- **TRY IT**
The listing is to be reproduced in full, with no character altered.

- **GIVEN RECORDS**
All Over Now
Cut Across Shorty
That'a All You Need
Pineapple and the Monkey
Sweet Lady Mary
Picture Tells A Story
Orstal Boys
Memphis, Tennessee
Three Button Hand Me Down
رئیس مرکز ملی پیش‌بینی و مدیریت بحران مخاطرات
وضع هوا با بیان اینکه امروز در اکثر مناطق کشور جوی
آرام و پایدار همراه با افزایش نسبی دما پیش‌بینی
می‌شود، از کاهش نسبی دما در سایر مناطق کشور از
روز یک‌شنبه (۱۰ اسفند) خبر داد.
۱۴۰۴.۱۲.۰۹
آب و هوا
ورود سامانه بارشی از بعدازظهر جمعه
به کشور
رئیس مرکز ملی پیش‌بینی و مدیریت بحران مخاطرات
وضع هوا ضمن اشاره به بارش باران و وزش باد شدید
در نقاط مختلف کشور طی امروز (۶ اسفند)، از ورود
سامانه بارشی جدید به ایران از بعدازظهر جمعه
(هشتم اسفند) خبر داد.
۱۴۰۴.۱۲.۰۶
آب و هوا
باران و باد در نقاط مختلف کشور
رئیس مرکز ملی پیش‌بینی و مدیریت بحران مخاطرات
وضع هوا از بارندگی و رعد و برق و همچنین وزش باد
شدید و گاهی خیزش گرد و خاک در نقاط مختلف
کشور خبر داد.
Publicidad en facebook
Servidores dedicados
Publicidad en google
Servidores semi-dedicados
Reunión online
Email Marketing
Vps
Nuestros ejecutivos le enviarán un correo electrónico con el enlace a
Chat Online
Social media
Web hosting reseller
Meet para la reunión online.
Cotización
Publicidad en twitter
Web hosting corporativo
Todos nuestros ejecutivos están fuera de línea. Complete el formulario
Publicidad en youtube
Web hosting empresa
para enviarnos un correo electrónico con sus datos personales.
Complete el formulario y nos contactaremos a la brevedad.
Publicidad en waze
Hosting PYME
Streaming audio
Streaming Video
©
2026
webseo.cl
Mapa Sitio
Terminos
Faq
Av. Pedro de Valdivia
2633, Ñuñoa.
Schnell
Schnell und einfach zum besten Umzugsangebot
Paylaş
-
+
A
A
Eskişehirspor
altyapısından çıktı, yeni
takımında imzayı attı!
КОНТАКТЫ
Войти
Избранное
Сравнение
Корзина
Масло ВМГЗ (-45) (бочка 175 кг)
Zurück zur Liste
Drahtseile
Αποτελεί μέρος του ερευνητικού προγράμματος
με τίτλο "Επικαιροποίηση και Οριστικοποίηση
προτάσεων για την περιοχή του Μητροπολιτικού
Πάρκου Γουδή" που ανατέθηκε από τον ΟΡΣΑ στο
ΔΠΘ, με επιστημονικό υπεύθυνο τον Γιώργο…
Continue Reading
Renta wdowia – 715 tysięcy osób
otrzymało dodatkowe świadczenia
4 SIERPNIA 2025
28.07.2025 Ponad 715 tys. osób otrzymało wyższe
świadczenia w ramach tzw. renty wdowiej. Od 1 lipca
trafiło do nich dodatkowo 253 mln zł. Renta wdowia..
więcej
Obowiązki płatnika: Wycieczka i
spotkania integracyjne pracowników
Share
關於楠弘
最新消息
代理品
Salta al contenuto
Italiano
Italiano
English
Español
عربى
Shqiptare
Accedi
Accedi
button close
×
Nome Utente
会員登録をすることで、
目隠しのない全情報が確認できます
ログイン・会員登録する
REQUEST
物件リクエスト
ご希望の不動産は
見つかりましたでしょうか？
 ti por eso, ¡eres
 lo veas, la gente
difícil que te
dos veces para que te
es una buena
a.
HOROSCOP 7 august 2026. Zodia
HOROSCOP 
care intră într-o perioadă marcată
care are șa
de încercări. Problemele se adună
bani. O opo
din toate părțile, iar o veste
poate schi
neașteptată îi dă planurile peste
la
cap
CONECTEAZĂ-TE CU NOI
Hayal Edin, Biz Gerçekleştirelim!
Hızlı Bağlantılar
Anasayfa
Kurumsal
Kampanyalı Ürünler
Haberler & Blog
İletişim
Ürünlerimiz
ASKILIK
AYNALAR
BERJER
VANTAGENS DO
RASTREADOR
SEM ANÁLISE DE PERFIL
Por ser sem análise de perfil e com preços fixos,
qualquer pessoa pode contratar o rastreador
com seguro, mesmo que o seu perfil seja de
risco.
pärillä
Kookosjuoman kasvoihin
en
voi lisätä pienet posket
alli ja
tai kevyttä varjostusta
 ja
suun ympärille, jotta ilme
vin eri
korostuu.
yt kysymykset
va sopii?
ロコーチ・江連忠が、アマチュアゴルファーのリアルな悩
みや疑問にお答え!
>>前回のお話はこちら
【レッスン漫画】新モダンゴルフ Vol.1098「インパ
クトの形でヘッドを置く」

- **FINISHED EXERCISE**
All Over Now
Cut Across Shorty
That'a All You Need
Pineapple and the Monkey
Sweet Lady Mary
Picture Tells A Story
Orstal Boys
Memphis, Tennessee
Three Button Hand Me Down
رئیس مرکز ملی پیش‌بینی و مدیریت بحران مخاطرات
وضع هوا با بیان اینکه امروز در اکثر مناطق کشور جوی
آرام و پایدار همراه با افزایش نسبی دما پیش‌بینی
می‌شود، از کاهش نسبی دما در سایر مناطق کشور از
روز یک‌شنبه (۱۰ اسفند) خبر داد.
۱۴۰۴.۱۲.۰۹
آب و هوا
ورود سامانه بارشی از بعدازظهر جمعه
به کشور
رئیس مرکز ملی پیش‌بینی و مدیریت بحران مخاطرات
وضع هوا ضمن اشاره به بارش باران و وزش باد شدید
در نقاط مختلف کشور طی امروز (۶ اسفند)، از ورود
سامانه بارشی جدید به ایران از بعدازظهر جمعه
(هشتم اسفند) خبر داد.
۱۴۰۴.۱۲.۰۶
آب و هوا
باران و باد در نقاط مختلف کشور
رئیس مرکز ملی پیش‌بینی و مدیریت بحران مخاطرات
وضع هوا از بارندگی و رعد و برق و همچنین وزش باد
شدید و گاهی خیزش گرد و خاک در نقاط مختلف
کشور خبر داد.
Publicidad en facebook
Servidores dedicados
Publicidad en google
Servidores semi-dedicados
Reunión online
Email Marketing
Vps
Nuestros ejecutivos le enviarán un correo electrónico con el enlace a
Chat Online
Social media
Web hosting reseller
Meet para la reunión online.
Cotización
Publicidad en twitter
Web hosting corporativo
Todos nuestros ejecutivos están fuera de línea. Complete el formulario
Publicidad en youtube
Web hosting empresa
para enviarnos un correo electrónico con sus datos personales.
Complete el formulario y nos contactaremos a la brevedad.
Publicidad en waze
Hosting PYME
Streaming audio
Streaming Video
©
2026
webseo.cl
Mapa Sitio
Terminos
Faq
Av. Pedro de Valdivia
2633, Ñuñoa.
Schnell
Schnell und einfach zum besten Umzugsangebot
Paylaş
-
+
A
A
Eskişehirspor
altyapısından çıktı, yeni
takımında imzayı attı!
КОНТАКТЫ
Войти
Избранное
Сравнение
Корзина
Масло ВМГЗ (-45) (бочка 175 кг)
Zurück zur Liste
Drahtseile
Αποτελεί μέρος του ερευνητικού προγράμματος
με τίτλο "Επικαιροποίηση και Οριστικοποίηση
προτάσεων για την περιοχή του Μητροπολιτικού
Πάρκου Γουδή" που ανατέθηκε από τον ΟΡΣΑ στο
ΔΠΘ, με επιστημονικό υπεύθυνο τον Γιώργο…
Continue Reading
Renta wdowia – 715 tysięcy osób
otrzymało dodatkowe świadczenia
4 SIERPNIA 2025
28.07.2025 Ponad 715 tys. osób otrzymało wyższe
świadczenia w ramach tzw. renty wdowiej. Od 1 lipca
trafiło do nich dodatkowo 253 mln zł. Renta wdowia..
więcej
Obowiązki płatnika: Wycieczka i
spotkania integracyjne pracowników
Share
關於楠弘
最新消息
代理品
Salta al contenuto
Italiano
Italiano
English
Español
عربى
Shqiptare
Accedi
Accedi
button close
×
Nome Utente
会員登録をすることで、
目隠しのない全情報が確認できます
ログイン・会員登録する
REQUEST
物件リクエスト
ご希望の不動産は
見つかりましたでしょうか？
 ti por eso, ¡eres
 lo veas, la gente
difícil que te
dos veces para que te
es una buena
a.
HOROSCOP 7 august 2026. Zodia
HOROSCOP 
care intră într-o perioadă marcată
care are șa
de încercări. Problemele se adună
bani. O opo
din toate părțile, iar o veste
poate schi
neașteptată îi dă planurile peste
la
cap
CONECTEAZĂ-TE CU NOI
Hayal Edin, Biz Gerçekleştirelim!
Hızlı Bağlantılar
Anasayfa
Kurumsal
Kampanyalı Ürünler
Haberler & Blog
İletişim
Ürünlerimiz
ASKILIK
AYNALAR
BERJER
VANTAGENS DO
RASTREADOR
SEM ANÁLISE DE PERFIL
Por ser sem análise de perfil e com preços fixos,
qualquer pessoa pode contratar o rastreador
com seguro, mesmo que o seu perfil seja de
risco.
pärillä
Kookosjuoman kasvoihin
en
voi lisätä pienet posket
alli ja
tai kevyttä varjostusta
 ja
suun ympärille, jotta ilme
vin eri
korostuu.
yt kysymykset
va sopii?
ロコーチ・江連忠が、アマチュアゴルファーのリアルな悩
みや疑問にお答え!
>>前回のお話はこちら
【レッスン漫画】新モダンゴルフ Vol.1098「インパ
クトの形でヘッドを置く」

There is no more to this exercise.